Schmerz. 2010 Sep;24(5):508-16. doi: 10.1007/s00482-010-0956-5.
Cancer diseases are often associated with acute and chronic pain. Therefore, cancer pain is a symptom frequently reported by palliative care patients with cancer diseases. Prehospital emergency physicians may be confronted with exacerbation of pain in cancer patients. The aim of this study was to evaluate the knowledge of prehospital emergency physicians in training concerning cancer pain therapy.
A total of 471 prehospital emergency physicians received a questionnaire (period of time: 2007-2009).
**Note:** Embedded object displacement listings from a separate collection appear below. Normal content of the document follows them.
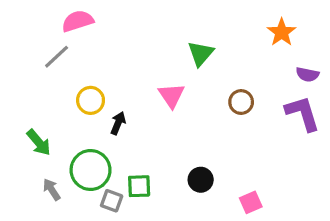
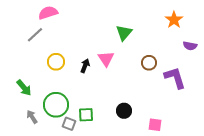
purple L-shape: (303, 113) -> (175, 78), moved
black arrow: (118, 123) -> (85, 66), moved
pink square: (251, 202) -> (155, 125), turned 32

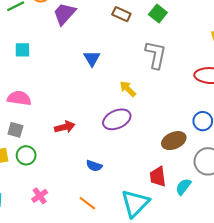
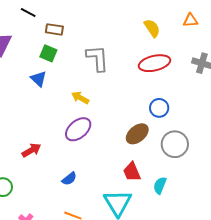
green square: (158, 13) -> (48, 53), moved
blue semicircle: (94, 166) -> (69, 179), turned -42
cyan semicircle: (183, 187) -> (160, 185), moved

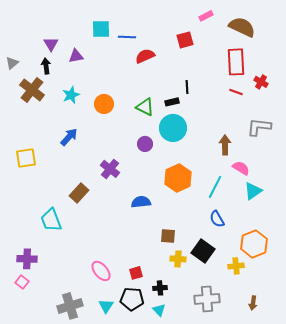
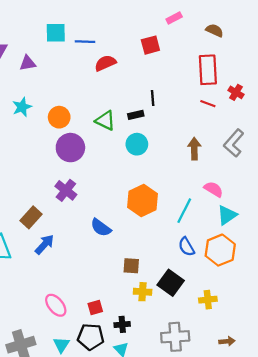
brown semicircle: (242, 27) -> (215, 30), size x0.6
gray L-shape: (259, 127) -> (234, 143), turned -55
cyan circle: (173, 128) -> (137, 144), size x0.7
blue arrow: (69, 137) -> (45, 244), moved
purple circle: (145, 144) -> (70, 148), moved, size x1.6
brown arrow: (225, 145) -> (194, 149), moved
blue semicircle: (141, 202) -> (101, 228), turned -138
orange hexagon: (254, 244) -> (220, 250), moved
brown arrow: (253, 303) -> (227, 341), turned -104

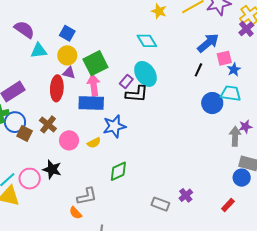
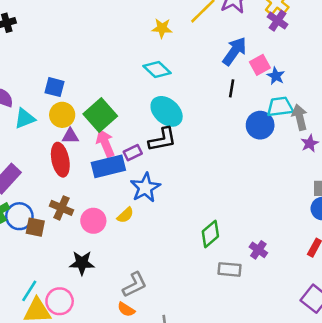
purple rectangle: (126, 81) -> (133, 153), moved, turned 40
gray arrow: (235, 136) -> (300, 117), moved
green diamond: (118, 171) -> (210, 234), moved
pink circle: (30, 179) -> (60, 301), moved

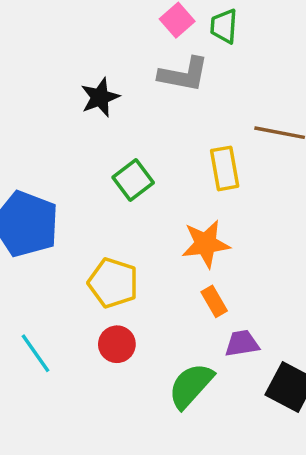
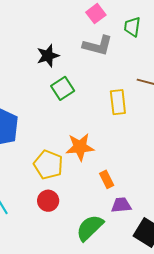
green trapezoid: (224, 26) -> (132, 27), moved
green square: (133, 180) -> (63, 88), moved
orange star: (206, 244) -> (80, 147), moved

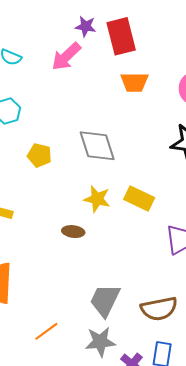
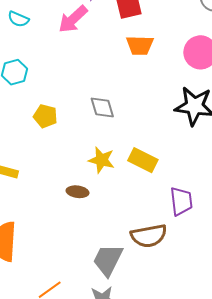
gray diamond: (97, 146) -> (102, 107), size x0.7
brown semicircle: (159, 309) -> (149, 236), moved

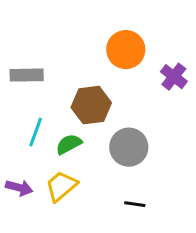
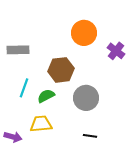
yellow trapezoid: (61, 186) -> (41, 124), turned 35
purple arrow: (19, 188) -> (13, 137), moved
The questionnaire was prepared for the study ("mixed methods design"). Twenty-four questions concerning cancer pain therapy (response options: scaling, open) were designed. The evaluation was done descriptively according to professional experience, field name and experience in treating patients with cancer as well.
A total of 469 participants completed the questionnaire (response rate 99%). On average, 10.8 (SD +5.7, range 2-24) questions were answered correctly. Resident physicians answered statistically significantly more questions correctly than consultants (p=0.02). Only physicians working in internal medicine achieved statistically significantly better results than other disciplines (e.g., surgery; p=0.01). Physicians with professional experience of less than 5 years answered statistically significantly more questions correctly (p=0.004).
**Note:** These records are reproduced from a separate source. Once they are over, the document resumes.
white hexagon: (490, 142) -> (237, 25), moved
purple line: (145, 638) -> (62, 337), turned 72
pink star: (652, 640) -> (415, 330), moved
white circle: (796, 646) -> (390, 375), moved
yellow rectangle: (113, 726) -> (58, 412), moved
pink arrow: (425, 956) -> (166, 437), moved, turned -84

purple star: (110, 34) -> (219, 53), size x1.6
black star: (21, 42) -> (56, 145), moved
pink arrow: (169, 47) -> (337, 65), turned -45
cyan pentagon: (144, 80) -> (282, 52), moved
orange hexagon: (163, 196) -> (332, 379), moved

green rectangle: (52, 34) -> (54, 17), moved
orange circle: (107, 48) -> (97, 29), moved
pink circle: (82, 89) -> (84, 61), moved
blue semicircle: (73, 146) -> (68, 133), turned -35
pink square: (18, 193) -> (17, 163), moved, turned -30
The results of this study verify that emergency physicians in training have insufficient knowledge of pain therapy and end-of-life decisions. The data of this investigation suggest that more attention should be paid to education on pain therapy and end-of-life care in medical curricula. Prehospital emergency physicians may thus be better prepared to provide quality care for palliative patients.
癌症疾病常伴有急慢性疼痛。因此,癌痛是癌症姑息治疗患者经常报告的一种症状。院前急救医生可能会遇到癌症患者疼痛加剧的情况。本研究的目的是评估接受培训的院前急救医生关于癌症疼痛治疗的知识水平。
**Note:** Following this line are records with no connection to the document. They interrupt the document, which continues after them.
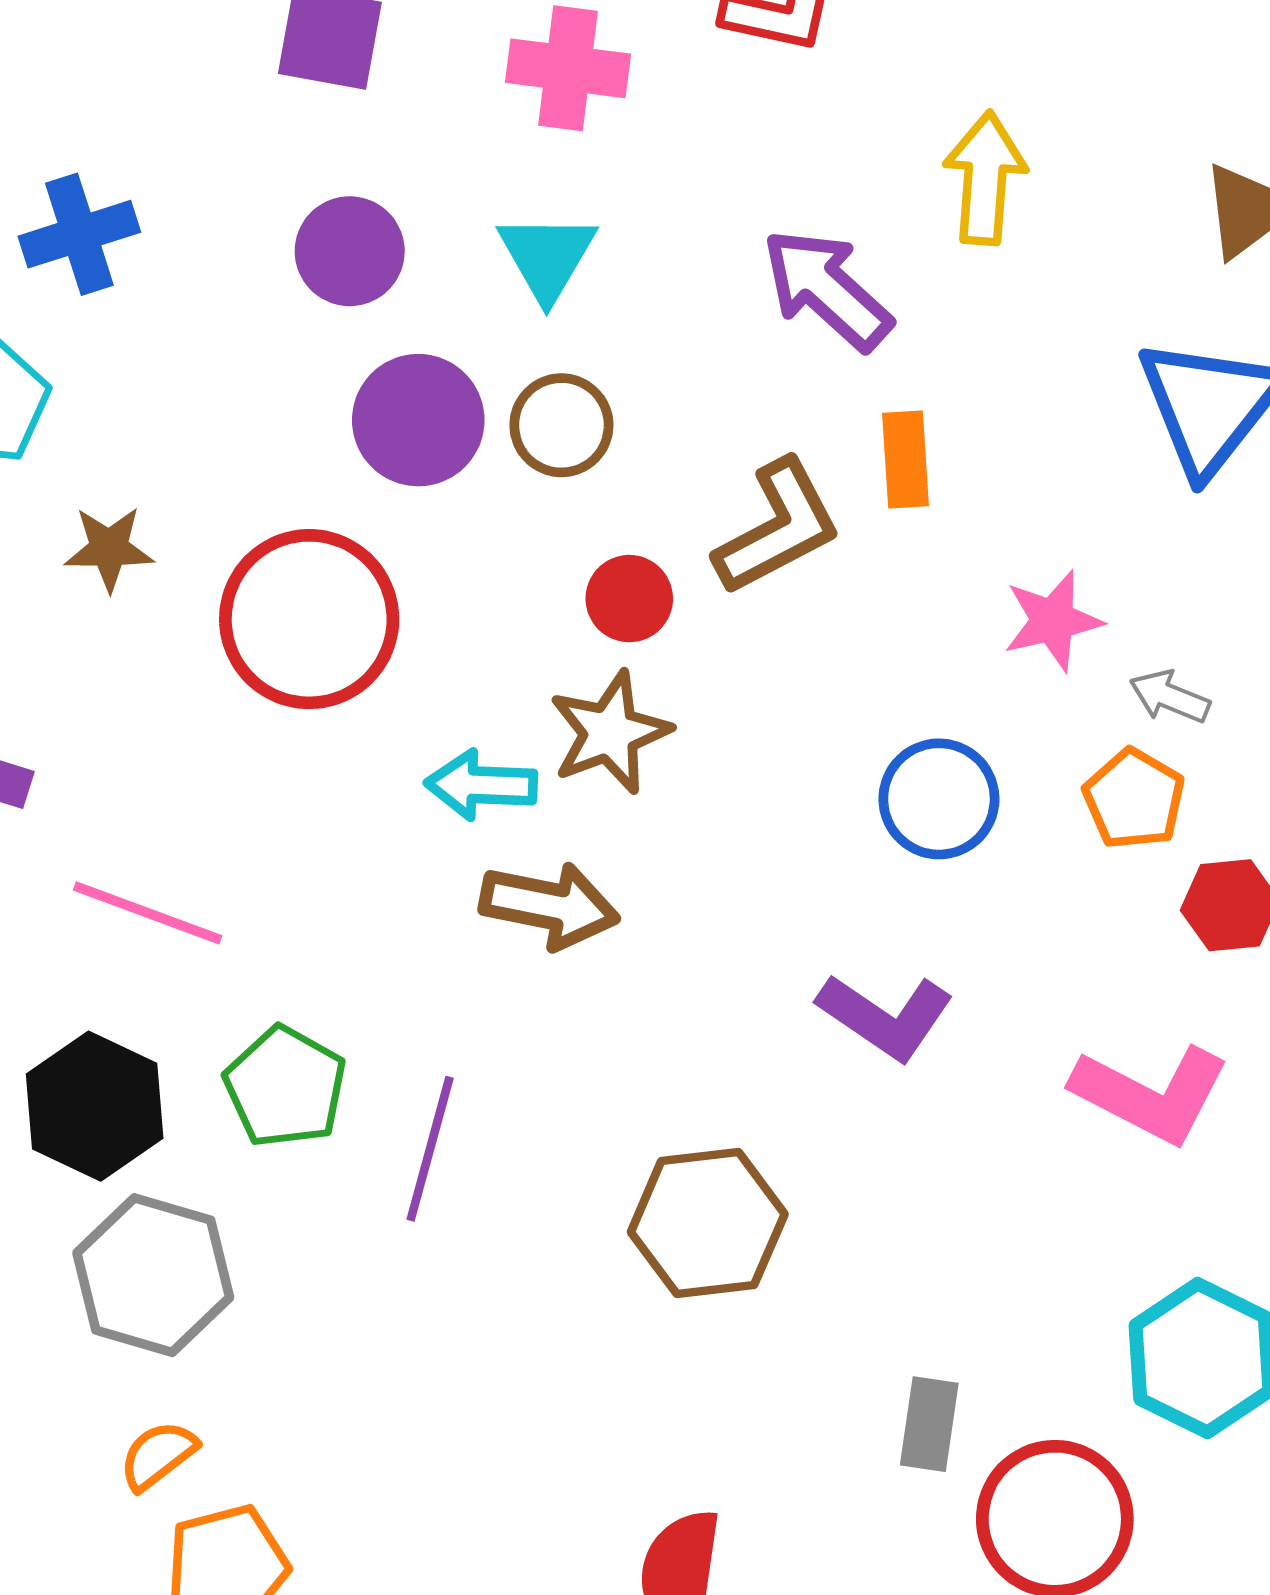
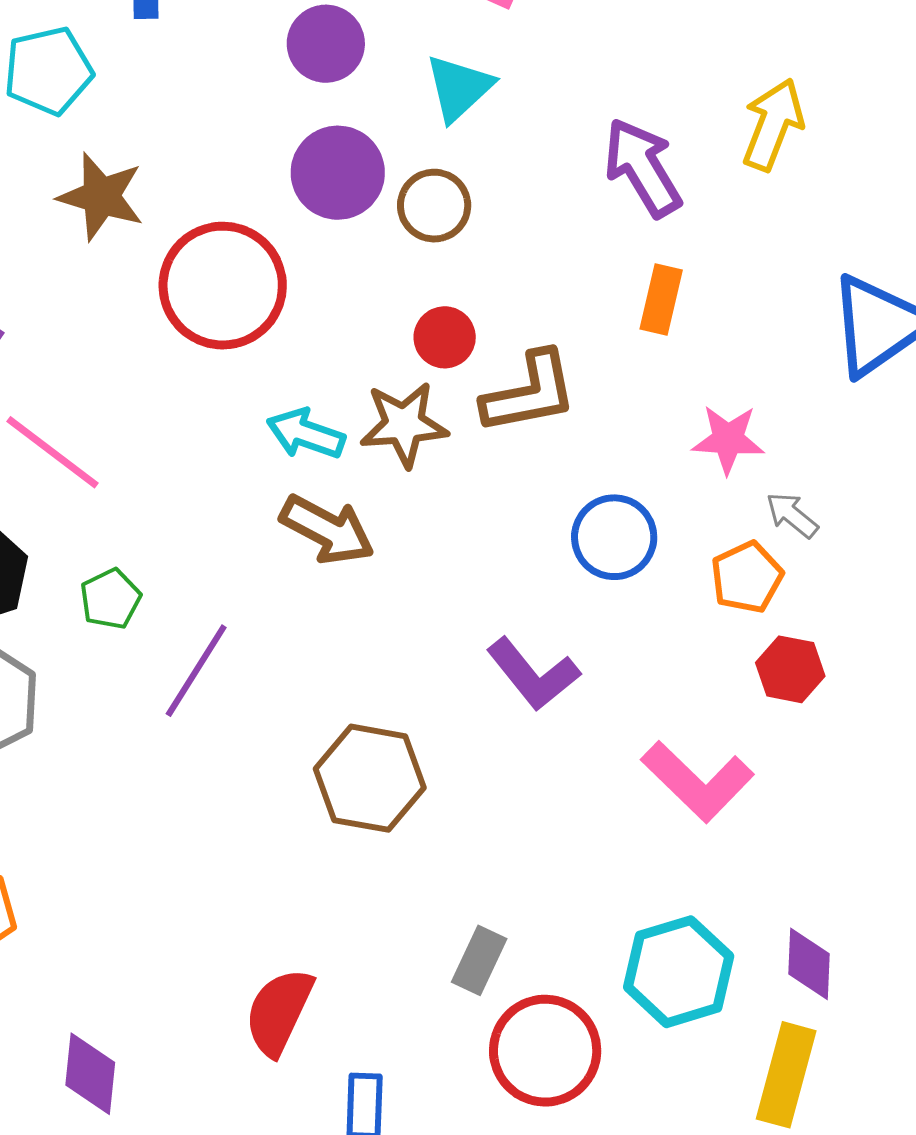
brown L-shape: (778, 527) -> (530, 393), moved
brown star: (109, 549) -> (101, 197), size x1.4
green pentagon: (285, 1087) -> (110, 599), size x0.7

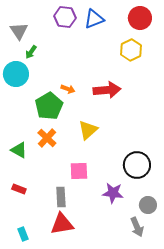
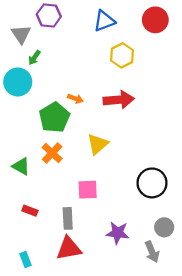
purple hexagon: (65, 17) -> (49, 15), moved
yellow hexagon: (131, 50) -> (122, 55), moved
red rectangle: (19, 189) -> (30, 211), moved
purple star: (113, 193) -> (118, 233), moved

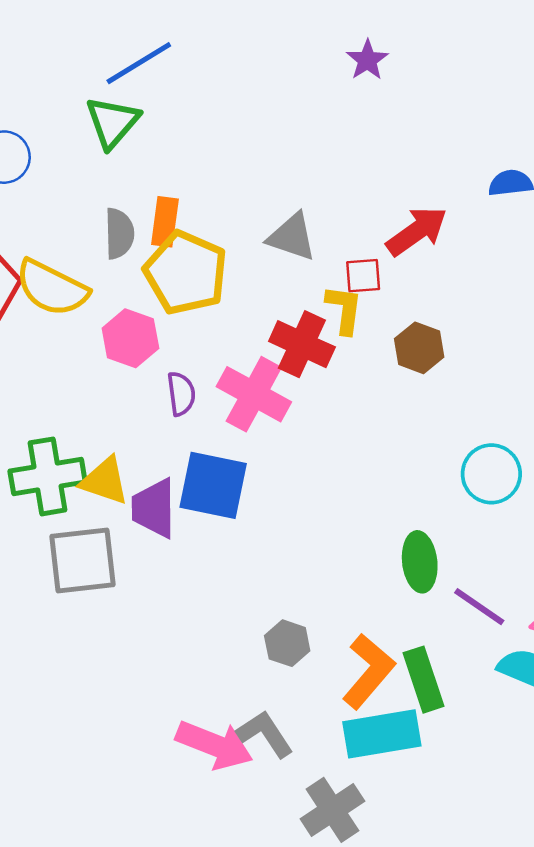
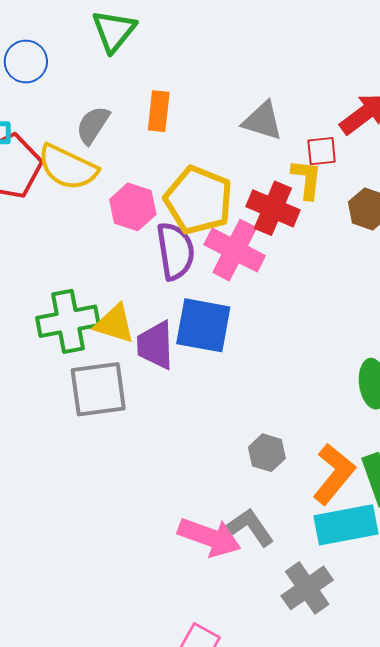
gray semicircle: (119, 234) -> (93, 125), moved, turned -144
yellow pentagon: (186, 273) -> (198, 200), moved
purple semicircle: (181, 394) -> (175, 251), size x1.6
共有471名院前急救医生收到了一份调查问卷(时间跨度:2007年至2009年)。该问卷是为该研究准备的(“混合方法设计”)。设计了24个关于癌症疼痛治疗的问题(回答选项:量表式、开放式)。根据专业经验、专业领域以及治疗癌症患者的经验进行描述性评估。
共有469名参与者完成了问卷(回复率99%)。平均正确回答了10.8个问题(标准差±5.7,范围2至24)。住院医生回答正确的问题在统计学上显著多于会诊医生(p = 0.02)。只有内科医生取得的结果在统计学上显著优于其他学科(如外科;p = 0.01)。专业经验少于5年的医生回答正确的问题在统计学上显著更多(p = 0.004)。
本研究结果证实,接受培训的急救医生在疼痛治疗和临终决策方面知识不足。本次调查的数据表明,医学课程应更加重视疼痛治疗和临终关怀教育。这样,院前急救医生可能会更好地为姑息治疗患者提供优质护理。